Holding the Family Together
On their recent visit, the Lovelesses and others arrived at the Altona Correctional Facility close to 6 am on Saturday. Almost all of the travelers slept for much of the nearly 300 miles of winding way to 555 Devil’s Den Road, where the medium-security prison is located, save for a couple of bathroom breaks and a 4:30 am visit to a Walmart near the facility, where many of the women on board, sighing, jumped out to purchase last-minute commissary items.
Most have lugged swollen black garbage bags and fraying pushcarts full of favorite foods and clothes to this point, but some items are cheaper and easier to get at Walmart: a steak fajita mix popular with those locked-up at Altona, white socks and undershirts, sweet peppers.
Each of their bags and carts holds 35 pounds of items, give or take: the total monthly weight DOCCS permits for any packages destined for those on the inside. Loveless, a visit veteran, says she now knows the correct weight by sight.
Now inside Altona’s tiny “hospitality center,” just after 6 am, the women begin sign-in, checking in their packages and making impassioned cases before the site’s officers as to why their cans of seasoned tuna and mesh shorts should be admitted. Most are unsuccessful, forced then to stash contraband sausage links and bath towels in lockers provided to them.
Guests then prepare for visits, ducking into a pair of bathrooms to prep and prime. Sweatsuits are swapped for form-fitting (but still DOCCS-appropriate) blouses and jeans. Hair is brushed down from scarves and ponytails, make-up hastily yet carefully applied. Jewelry. Perfume.

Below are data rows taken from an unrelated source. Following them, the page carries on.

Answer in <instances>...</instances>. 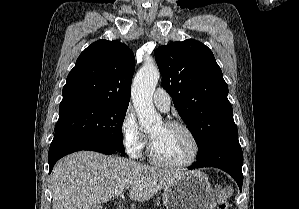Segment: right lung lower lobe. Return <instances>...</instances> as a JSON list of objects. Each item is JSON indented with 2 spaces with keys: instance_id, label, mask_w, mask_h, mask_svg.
<instances>
[{
  "instance_id": "right-lung-lower-lobe-1",
  "label": "right lung lower lobe",
  "mask_w": 299,
  "mask_h": 209,
  "mask_svg": "<svg viewBox=\"0 0 299 209\" xmlns=\"http://www.w3.org/2000/svg\"><path fill=\"white\" fill-rule=\"evenodd\" d=\"M80 150H91L104 154L119 152L116 148L102 141L87 140L62 134L55 135L48 153L49 173L61 157Z\"/></svg>"
}]
</instances>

It’s now 8 am, and visiting hours have begun. Before guests can access the visiting room, IDs are scanned, and visitors photographed. Photographs, taken every time, are checked in a facial recognition database, officers say, to make sure visitors are who they say they are. (Morpho, the French multinational company that created the facial recognition system DOCCS uses, has also partnered with the FBI in the past to develop its facial recognition programs.)
But despite its use in DOCCS facilities, the software is not described in the copy of the department’s handbook given to Truthout by a department spokesperson. Instead, prospective visitors are told their photograph will be taken for the “visitor identification system.”
The software works slowly on this day, delaying the first few guests, including Loveless. But after a few tries, she is cleared. The grandmother must then remove her bra to walk through a metal detector in order to prove that she’s only wearing an underwire and not smuggling in any prohibited items. Only then are they allowed up to the visiting room to see Loveless’s son — a moment she calls the “highlight” of the entire process, the one thing making it all worth it.
“When it’s your kids, it don’t even matter,” Loveless said of the trip. “I walk through mountains for mine.”
And though some state politicians are trying legislate paths around the “mountains” Loveless describes, she is hesitant to get her hopes up. For the foreseeable future, she plans to continue to put in the time, energy and money necessary to maintain contact with incarcerated members of her family.
“I have to hold my family together,” Loveless said. “If I don’t hold my family together, I won’t have a family.”